Xa is nominated for her exhibition Moonlit Confessions Across Deep Sea Echoes: Your Ancestors Are Whales, and Earth Remembers Everything, which she made in collaboration with Spanish artist Benito Mayor Vallejo. The show at the Sharjah Biennial included the 2025 work Ghost, which consisted of more than 1000 brass bells to form a shell. Her multi-coloured and occasionally playful work was felt by the jury to be a “sophisticated development” of her work.
In September 2022 she created a solo exhibition commissioned by Whitechapel Gallery, and is represented by Thaddaeus Ropac.

Established in 1984, the prize is named after the radical painter JMW Turner (1775-1851) and is awarded each year to a British artist for an outstanding exhibition or other presentation of their work. The Turner Prize winner will be awarded £25,000 with £10,000 awarded to the other shortlisted artists.
The members of the Turner Prize 2025 jury are: Andrew Bonacina, Independent Curator; Sam Lackey, Director, Liverpool Biennial; Priyesh Mistry, Associate Curator of Modern and Contemporary Projects, The National Gallery and Habda Rashid, Senior Curator of Modern and Contemporary Art, Fitzwilliam Museum. The jury is chaired by Alex Farquharson, Director, Tate Britain.
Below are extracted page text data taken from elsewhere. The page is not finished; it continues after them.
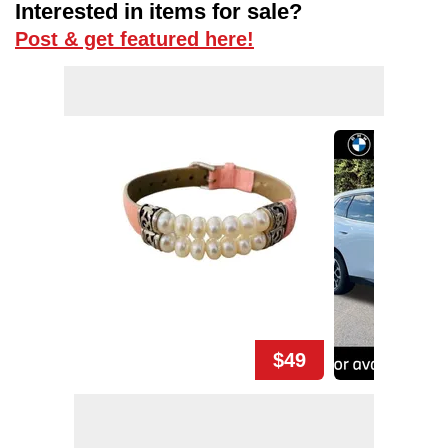
Interested in items for sale?
Post & get featured here!
$49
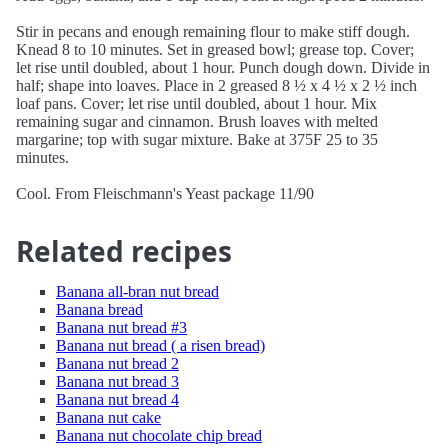
Stir in pecans and enough remaining flour to make stiff dough.
Knead 8 to 10 minutes. Set in greased bowl; grease top. Cover;
let rise until doubled, about 1 hour. Punch dough down. Divide in
half; shape into loaves. Place in 2 greased 8 ½ x 4 ½ x 2 ½ inch
loaf pans. Cover; let rise until doubled, about 1 hour. Mix
remaining sugar and cinnamon. Brush loaves with melted
margarine; top with sugar mixture. Bake at 375F 25 to 35
minutes.
Cool. From Fleischmann's Yeast package 11/90
Related recipes
Banana all-bran nut bread
Banana bread
Banana nut bread #3
Banana nut bread ( a risen bread)
Banana nut bread 2
Banana nut bread 3
Banana nut bread 4
Banana nut cake
Banana nut chocolate chip bread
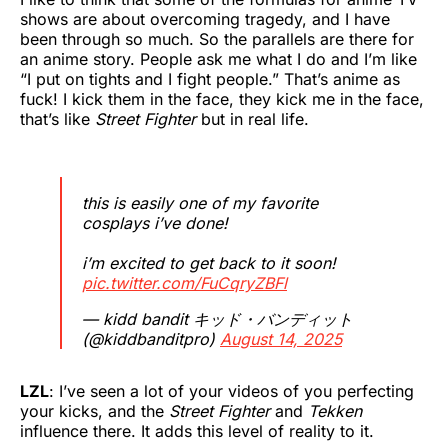
shows are about overcoming tragedy, and I have
been through so much. So the parallels are there for
an anime story. People ask me what I do and I’m like
“I put on tights and I fight people.” That’s anime as
fuck! I kick them in the face, they kick me in the face,
that’s like
Street Fighter
but in real life.
this is easily one of my favorite
cosplays i’ve done!
i’m excited to get back to it soon!
pic.twitter.com/FuCqryZBFl
— kidd bandit キッド・バンディット
(@kiddbanditpro)
August 14, 2025
LZL
: I’ve seen a lot of your videos of you perfecting
your kicks, and the
Street Fighter
and
Tekken
influence there. It adds this level of reality to it.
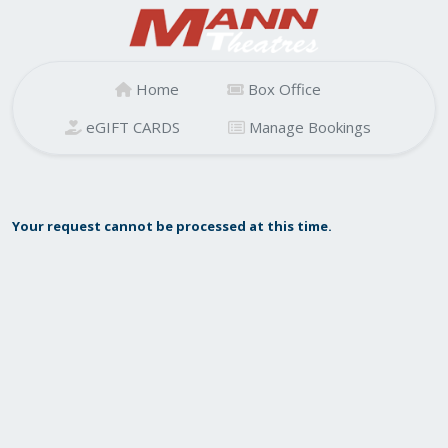
Home
Box Office
eGIFT CARDS
Manage Bookings
Your request cannot be processed at this time.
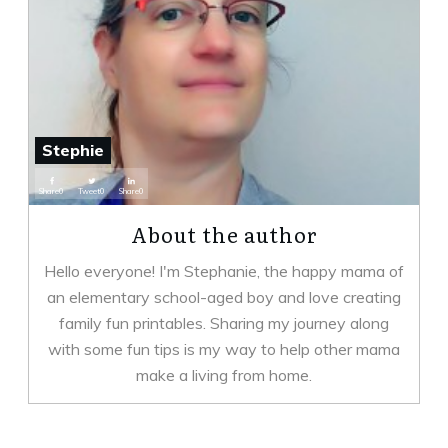
Stephie
Share
0
Tweet
0
Share
0
About the author
Hello everyone! I'm Stephanie, the happy mama of
an elementary school-aged boy and love creating
family fun printables. Sharing my journey along
with some fun tips is my way to help other mama
make a living from home.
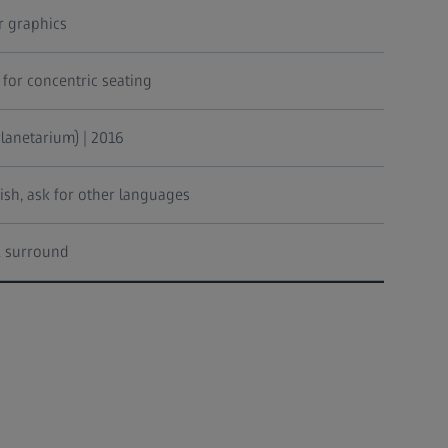
 graphics
 for concentric seating
lanetarium) | 2016
ish, ask for other languages
.1 surround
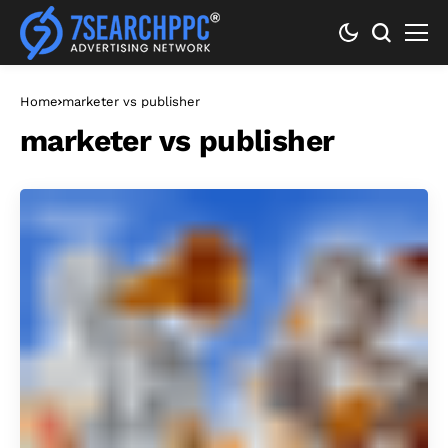
Home
marketer vs publisher
marketer vs publisher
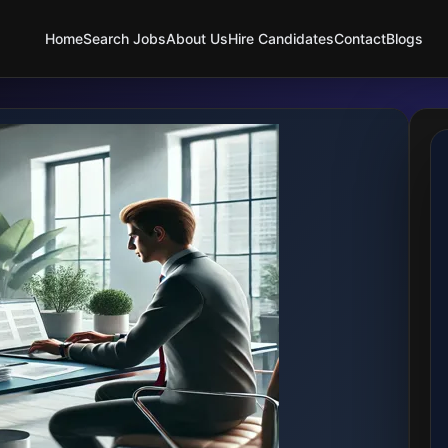
Home
Search Jobs
About Us
Hire Candidates
Contact
Blogs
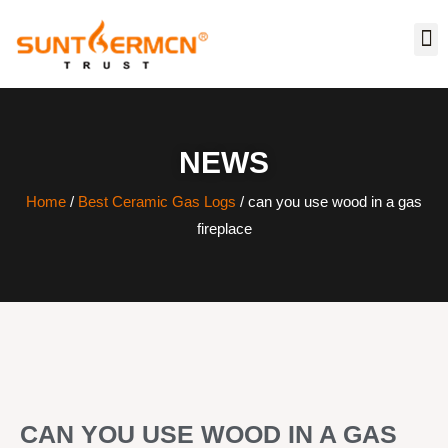
NEWS
Home
/
Best Ceramic Gas Logs
/ can you use wood in a gas
fireplace
CAN YOU USE WOOD IN A GAS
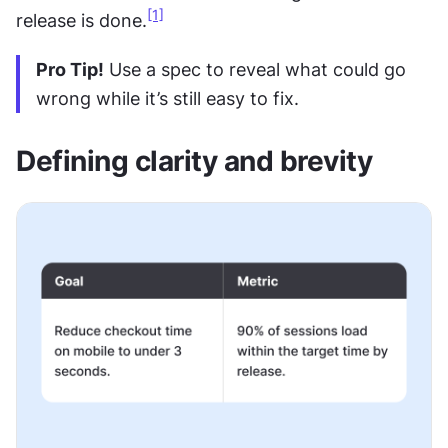
[1]
release is done.
Pro Tip!
 Use a spec to reveal what could go 
wrong while it’s still easy to fix.
Defining clarity and brevity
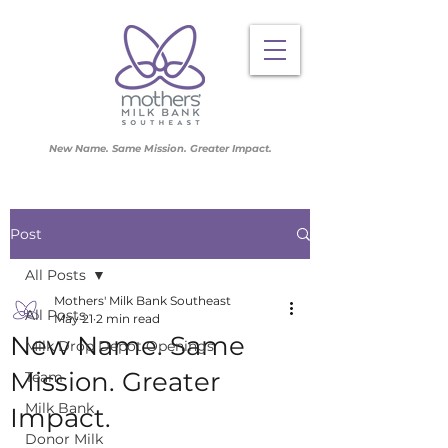
New Name. Same Mission. Greater Impact.
Post
All Posts
Mothers' Milk Bank Southeast
All Posts
May 21
2 min read
New Name. Same
Milk Drop Depot Openings
Mission. Greater
Team
Milk Bank
Impact.
Donor Milk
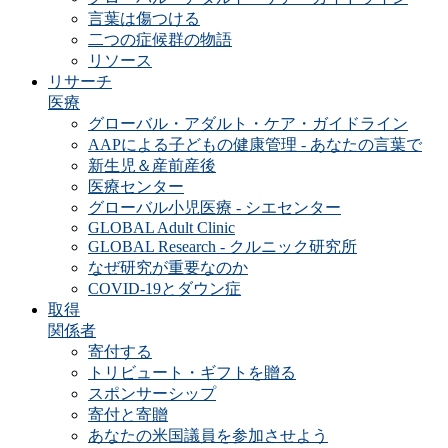
言葉は傷つける
二つの症候群の物語
リソース
リサーチ
医療
グローバル・アダルト・ケア・ガイドライン
AAPによる子どもの健康管理 - あなたの言葉で
新生児＆産前産後
医療センター
グローバル小児医療 - シエセンター
GLOBAL Adult Clinic
GLOBAL Research - クルニック研究所
なぜ研究が重要なのか
COVID-19とダウン症
取得
関係者
寄付する
トリビュート・ギフトを贈る
スポンサーシップ
寄付と寄贈
あなたの米国議員を参加させよう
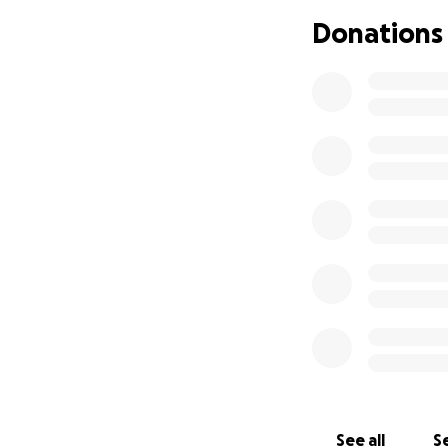
support. His devo
Donations
and is challenging,
journey promises 
in the financial a
emotional and spir
Jenny would be m
See all
Se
Alex Farquharson, Director of Tate Britain and Chair of the Turner Prize Jury, said: ‘It’s an honour to announce this fantastic Turner Prize shortlist – congratulations to all the nominees. The shortlist reflects the breadth of artistic practice today, from painting and sculpture to photography and installation, and each of the artists offers a unique way of viewing the world through personal experience and expression. On JMW Turner’s 250th birthday, I’m delighted to see his spirit of innovation is still alive and well in contemporary British art today, and I look forward to an unmissable exhibition of their work in Bradford this autumn.’